Dr West said: “The effects of turbulence in moving air can cause intermediate-sized droplets to remain airborne and even disperse upwards as they travel down wind. This size-range of droplets is larger than those normally considered to form an aerosol and may have been neglected in previous medical studies but we know many other biological particles in this size range disperse in air, such as spores from the cereal rust fungi which can disperse in air across continents and oceans, or moss spores up that have been collected in the arctic having dispersed from warmer production sites much further south.”
To sample very small droplets or small dry particles, it is important to use the correct air sampling devices. According to Dr West, many such studies use equipment that may not collect small particles efficiently.
“The persistence of activity of coronavirus particles in airborne droplets appears to be sufficient to pose a threat. Droplets may not even require coughing because production of fine droplets containing influenza virus particles has been demonstrated simply from normal breathing.

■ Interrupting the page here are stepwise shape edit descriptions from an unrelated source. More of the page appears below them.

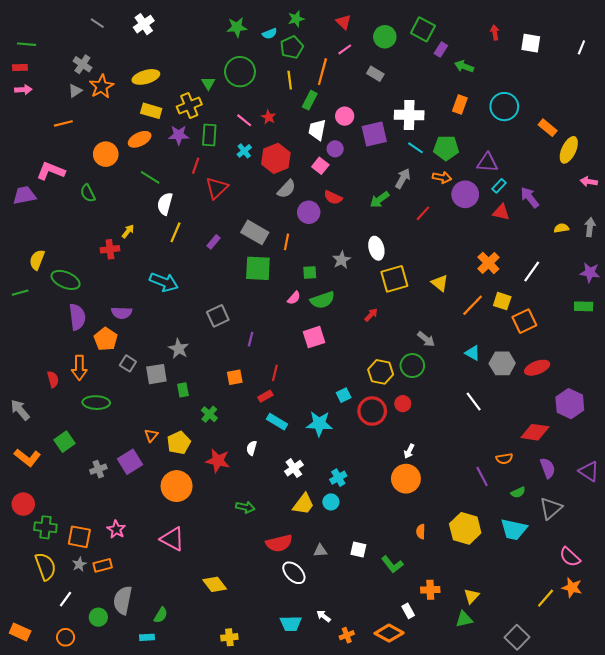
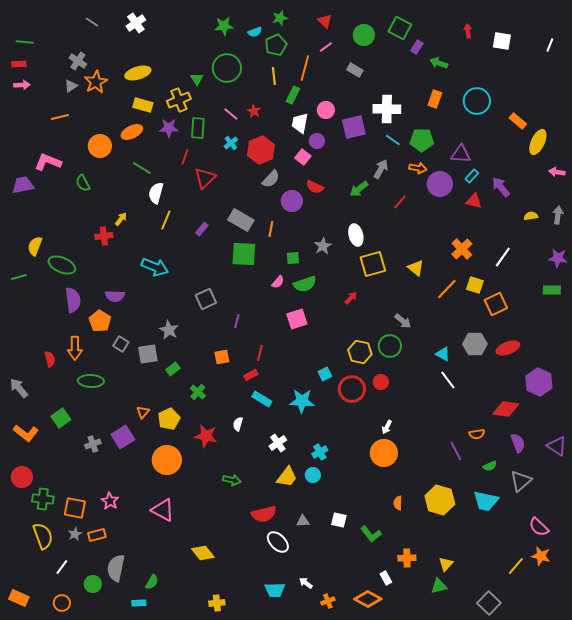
cyan triangle: (473, 353) -> (443, 354), moved
green rectangle: (183, 390) -> (173, 369), turned 64

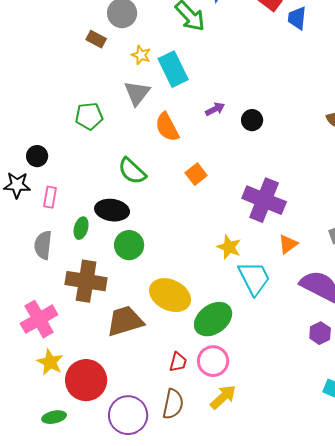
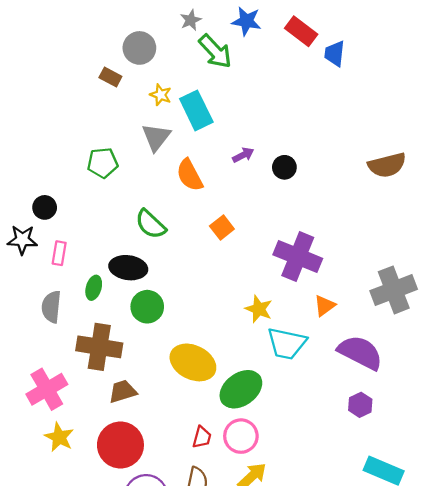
cyan trapezoid: (254, 278) -> (287, 344), turned 129
brown trapezoid: (125, 321) -> (123, 391), moved, size x0.7
red circle: (86, 380) -> (120, 445), moved

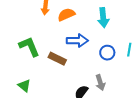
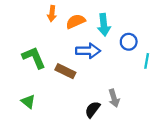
cyan arrow: (103, 18) -> (104, 25), moved
blue circle: (107, 53) -> (129, 42), moved

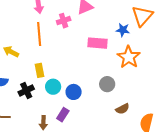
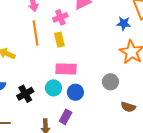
pink rectangle: (97, 43) -> (66, 69), moved
yellow rectangle: (39, 70) -> (59, 40), moved
brown semicircle: (122, 109) -> (128, 107), turned 48

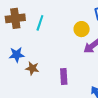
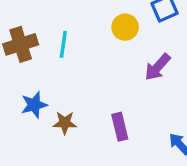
yellow circle: (82, 29) -> (125, 27), moved

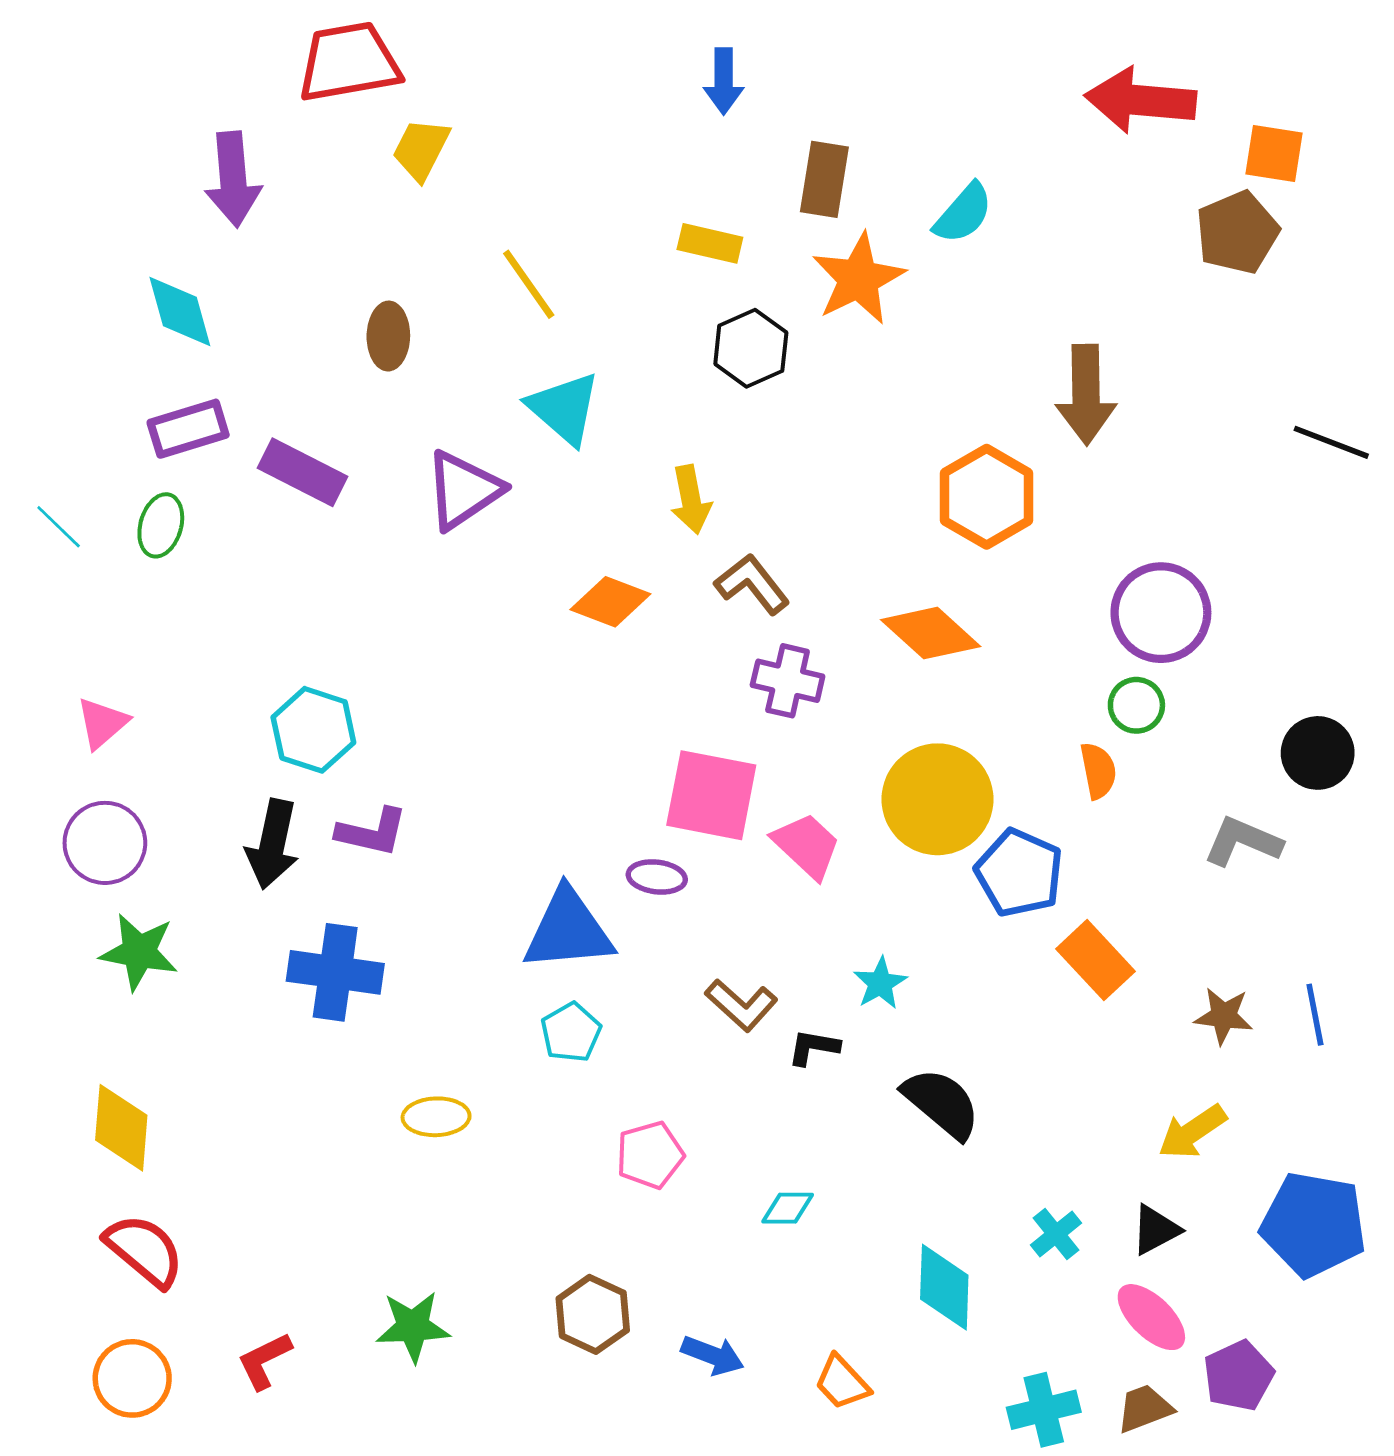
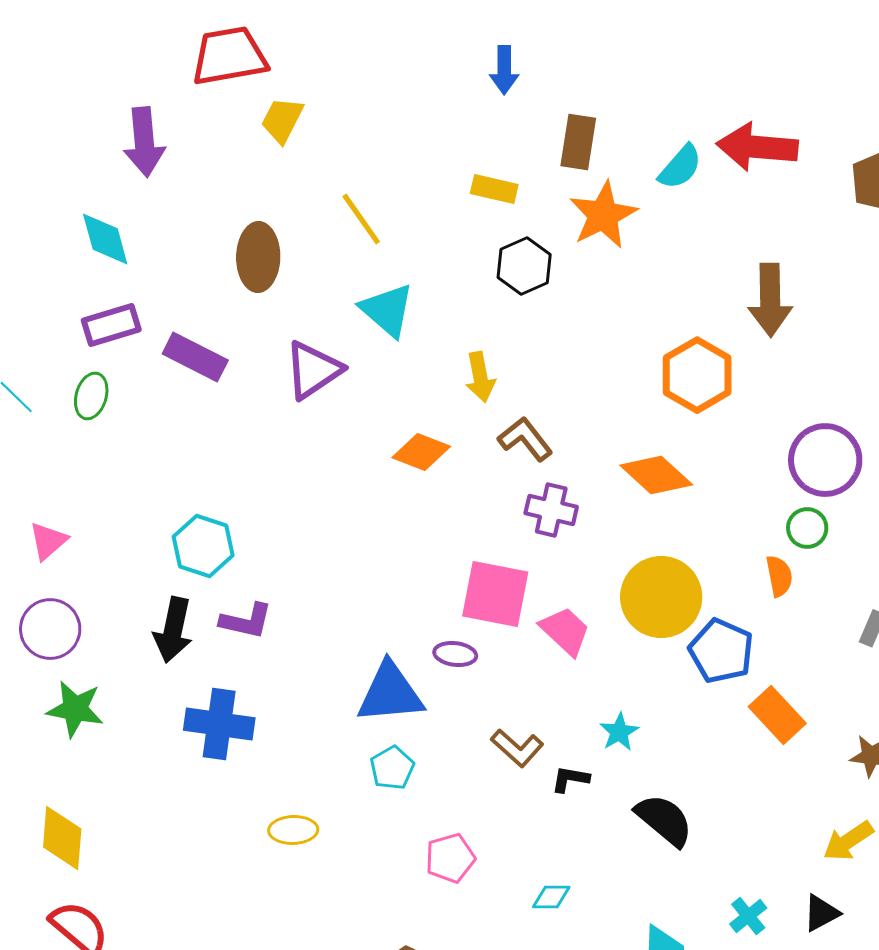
red arrow: (1140, 100) -> (757, 147), moved
brown ellipse: (388, 336) -> (258, 257), size x1.4

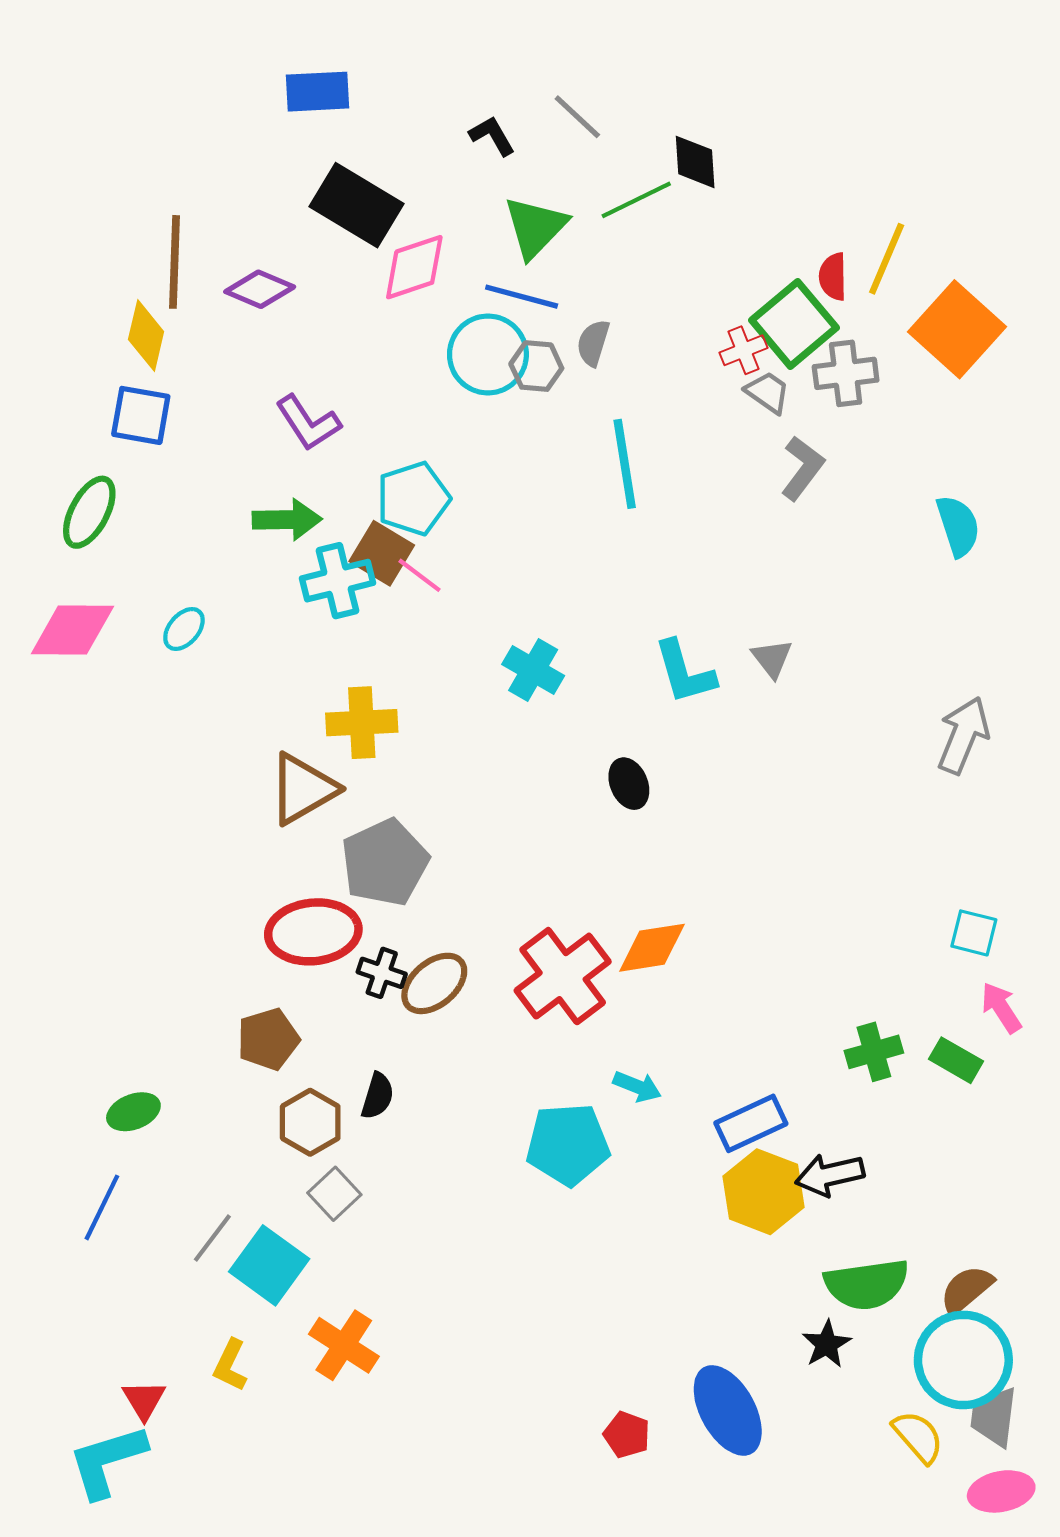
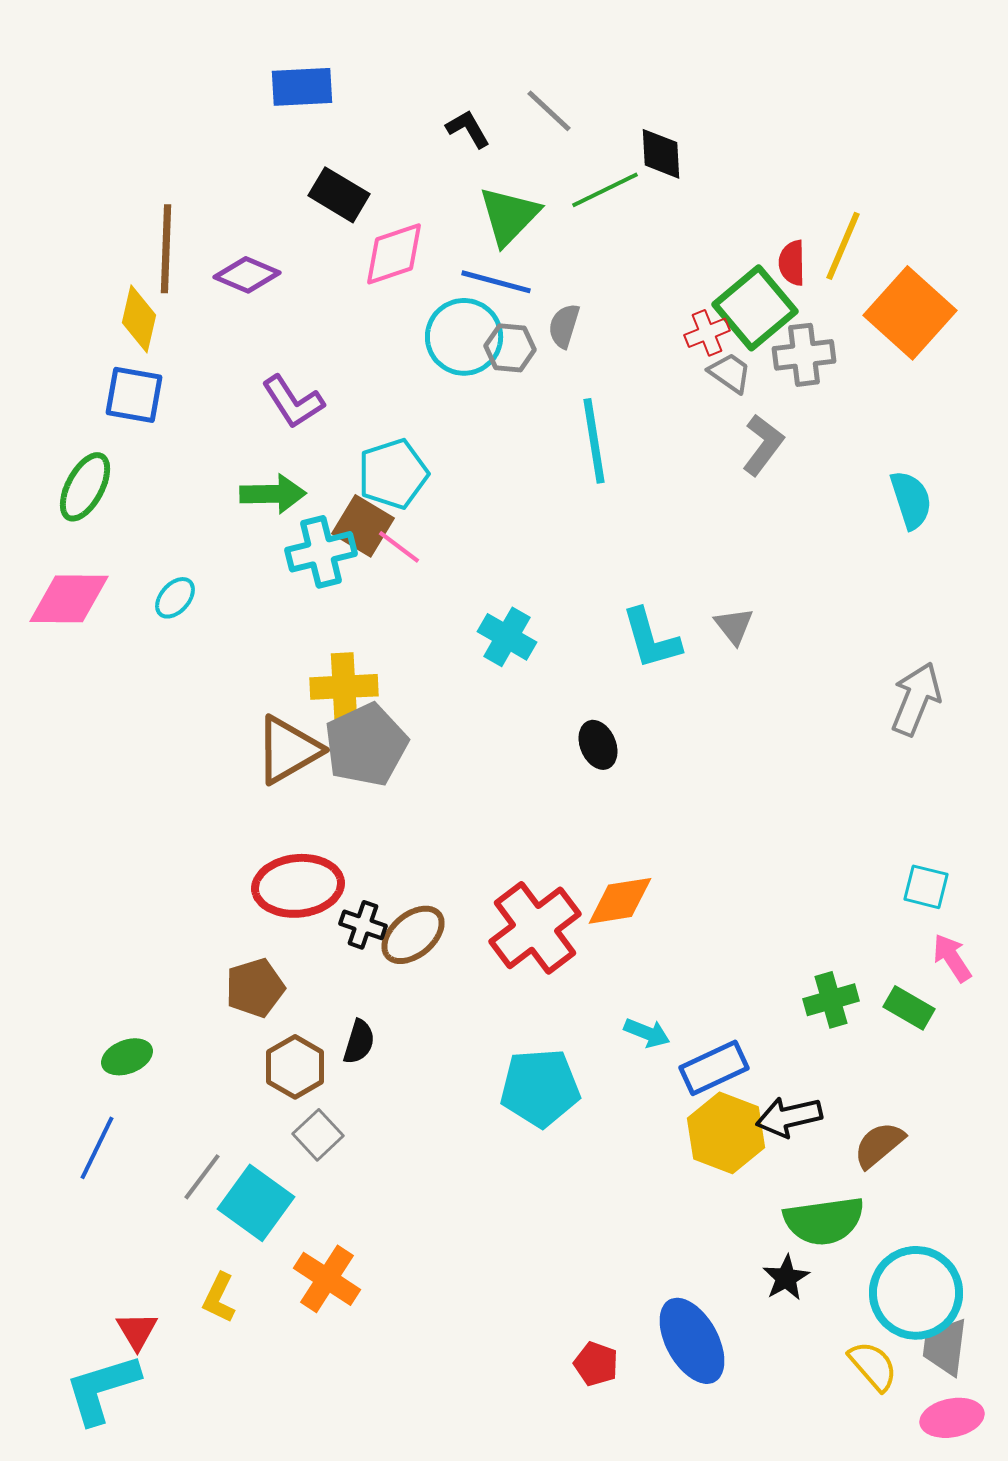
black rectangle: (356, 205) -> (339, 195), size x0.7
gray pentagon: (385, 862) -> (366, 745), moved
cyan arrow: (637, 1087) -> (647, 1033), moved
brown semicircle: (966, 1290) -> (879, 1145), moved

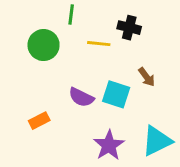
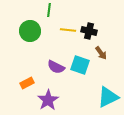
black cross: (129, 28) -> (89, 31), moved
purple star: (109, 145) -> (48, 100), moved

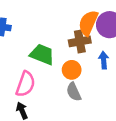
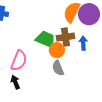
brown cross: (80, 41) -> (65, 37), moved
green trapezoid: (42, 54) -> (46, 39), moved

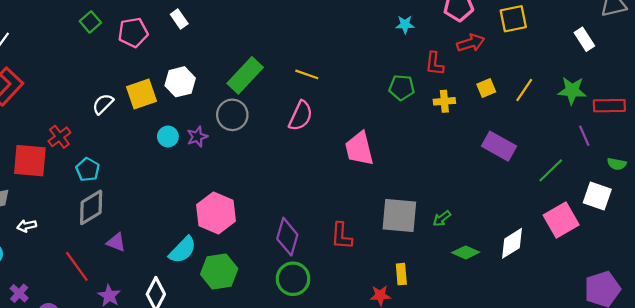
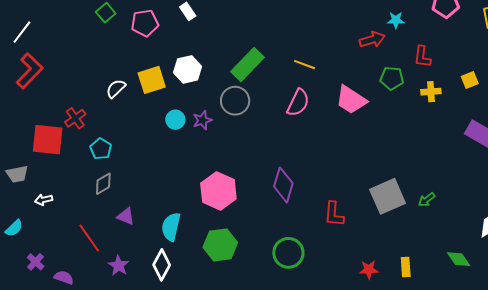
red arrow: (471, 43) -> (372, 40), moved
pink trapezoid: (359, 149) -> (351, 100), moved, turned -44
gray diamond: (91, 207) -> (103, 184), size x0.7
gray square: (399, 216) -> (388, 196), turned -30
purple diamond: (287, 237) -> (283, 185), moved
cyan semicircle: (183, 250) -> (171, 227), moved, turned 148
green diamond: (466, 252) -> (459, 259), moved, turned 30
yellow rectangle: (401, 274) -> (406, 267), moved

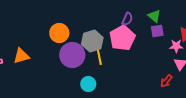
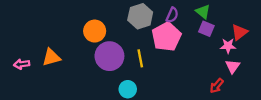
purple square: (157, 31) -> (206, 29), turned 32
gray hexagon: (92, 41) -> (140, 16), moved

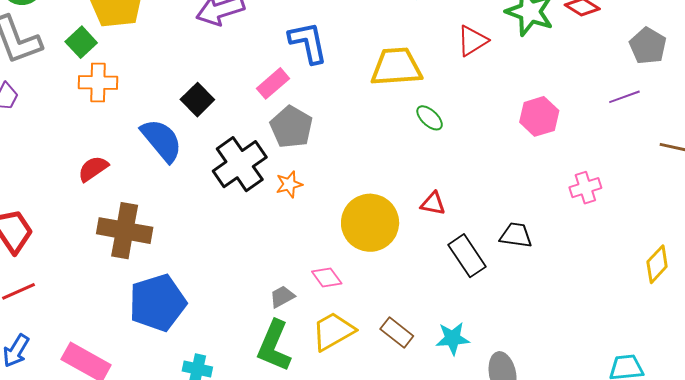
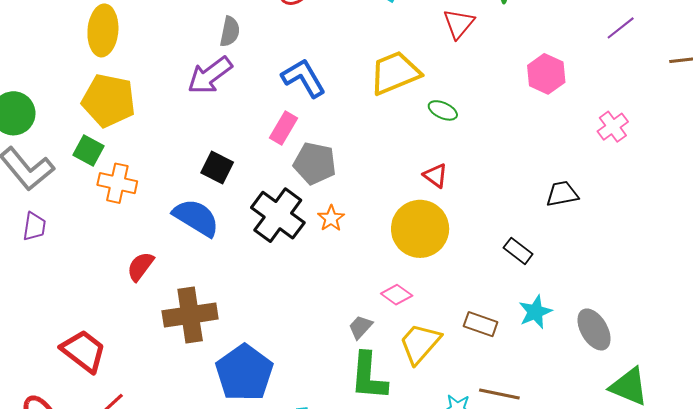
orange cross: (98, 82) -> (117, 183), turned 30
red triangle: (433, 204) -> (435, 176), moved, turned 44
black rectangle: (467, 256) -> (518, 251), moved, size x0.7

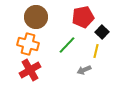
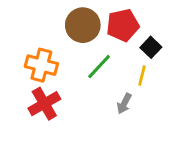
brown circle: (36, 17) -> (83, 25), moved
gray arrow: (84, 70) -> (124, 104), turned -40

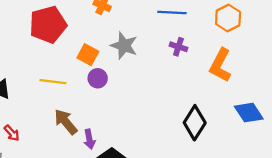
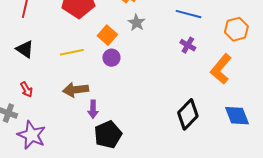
gray star: (124, 46) -> (137, 23), moved, size x0.7
yellow line: (53, 82) -> (72, 52), turned -30
brown arrow: (66, 122) -> (76, 90), turned -70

“If subsequent dispersal of aerosolised droplets shown in plant pathogen studies pertain to aerosolised droplets containing covid virus particles, and assuming estimates of up to seven hours duration of activity are correct, logic suggests there must be potential for an aerosol-based infection route for this disease, which could occur at significant time after droplet production and also at distances downwind of an infected person in outdoor conditions.
“The fact that many thousands of microscopic droplets are produced by a cough and with the possibility that intermediate-sized droplets can also remain in air for many seconds, travelling many metres in outdoor moving air, greater importance should be placed on using facemasks to prevent these droplets being inhaled.”